Carlos Gutierrez, who was commerce secretary under President George W. Bush, said the change in the U.S. penalty likely averted a worsening in relations with China. Since the original U.S. action would have put ZTE out of business, Chinese authorities would have retaliated against a prominent U.S. company, he said.

“I think where we ended up on ZTE is in a better place,” said Gutierrez, who has been critical of other Trump administration trade policies. “The Chinese public was up in arms because they believed the U.S. was destroying ZTE.”

But Jacobson questioned the president’s decision to intervene. “This is an extremely dangerous precedent to intertwine law enforcement matters with other trade and foreign policy issues,” he said. “This is unprecedented — to have another government go to the U.S. government and have the president agree to make a change in exchange for something else.”

Ross insisted Thursday that the ZTE matter was “quite separate and apart” from ongoing trade talks with China.

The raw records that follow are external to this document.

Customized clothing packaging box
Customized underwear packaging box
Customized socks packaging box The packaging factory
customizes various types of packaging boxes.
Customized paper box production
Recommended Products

But the president has repeatedly spoken of the enforcement matter as part of efforts to overhaul the U.S. commercial relationship with China. To satisfy Trump’s demand for a reduction in the $375 billion in goods U.S. trade deficit with China, the government in Beijing has reportedly offered to buy up to $70 billion more each year in U.S. products.

That offer is conditioned on the president dropping his threat to impose tariffs on up to $150 billion in Chinese imports.

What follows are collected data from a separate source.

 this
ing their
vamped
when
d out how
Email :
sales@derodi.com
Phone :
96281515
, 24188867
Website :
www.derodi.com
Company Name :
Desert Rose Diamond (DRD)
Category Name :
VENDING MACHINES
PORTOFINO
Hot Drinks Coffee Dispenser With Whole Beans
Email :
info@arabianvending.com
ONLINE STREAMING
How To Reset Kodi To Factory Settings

Scott Kennedy, an expert on Chinese business at the Center for Strategic and International Studies, called the emerging deal “a very thin result to get out of all this trade angst with China” and said that the president had “frittered away” his negotiating leverage.

Other analysts said that trading leniency on ZTE for China’s agreement to buy more U.S. products would leave major issues unresolved. The Trump administration has complained about a range of Chinese industrial policies that it says disadvantages U.S. companies, including compulsory licensing arrangements and rampant theft of trade secrets.

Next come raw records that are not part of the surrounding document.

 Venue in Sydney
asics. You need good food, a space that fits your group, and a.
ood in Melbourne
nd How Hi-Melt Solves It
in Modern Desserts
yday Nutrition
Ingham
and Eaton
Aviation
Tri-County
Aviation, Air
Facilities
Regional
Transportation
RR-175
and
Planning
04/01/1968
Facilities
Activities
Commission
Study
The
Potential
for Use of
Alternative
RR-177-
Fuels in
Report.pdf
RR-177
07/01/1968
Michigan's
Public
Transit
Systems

“It doesn’t really move the ball forward on the deeper structural issues in U.S.-China technology and trade,” said Samm Sacks, a senior fellow in the CSIS technology program.

Eric Altbach, a former deputy assistant U.S. trade representative who spent years negotiating with the Chinese, said the United States may have agreed to go easier on ZTE in exchange for China approving an American company’s acquisition of a Chinese firm.

U.S. chipmaker Qualcomm has been trying to buy NXP Semiconductors of the Netherlands, but given the company’s global reach, the deal had to be approved by numerous countries’ antitrust regulators, including China’s. The Chinese government has delayed the deal as trade frictions intensified.

With the ZTE matter resolved, the deal may advance. Both companies’ share prices rose Thursday, with NXP up nearly 5 percent.

“The hope is accommodating China’s concerns on ZTE will open the door to favorable decisions on Qualcomm and other deals,” said Altbach.

Amid mounting trade tension between the United States and China, lawmakers have grown increasingly critical of the national security threat from telecom companies such as ZTE and Huawei. The Pentagon in May ordered retail outlets on U.S. military bases to remove from the shelves smartphones made by the two companies.

There was no immediate comment from the Chinese government on the ZTE agreement. Mei Xinyu, a researcher with a Chinese Commerce Ministry think tank, said a deal would ease tensions. But the Chinese worry that Trump will not stick to any agreement.

“How can the United States convince China that a trade agreement with them is of value, rather than a waste of paper that the Americans can scrap unilaterally?” Mei said. “Personally, I hope the trade war ends well, but I can’t help but worry about the U.S. changeable mind.”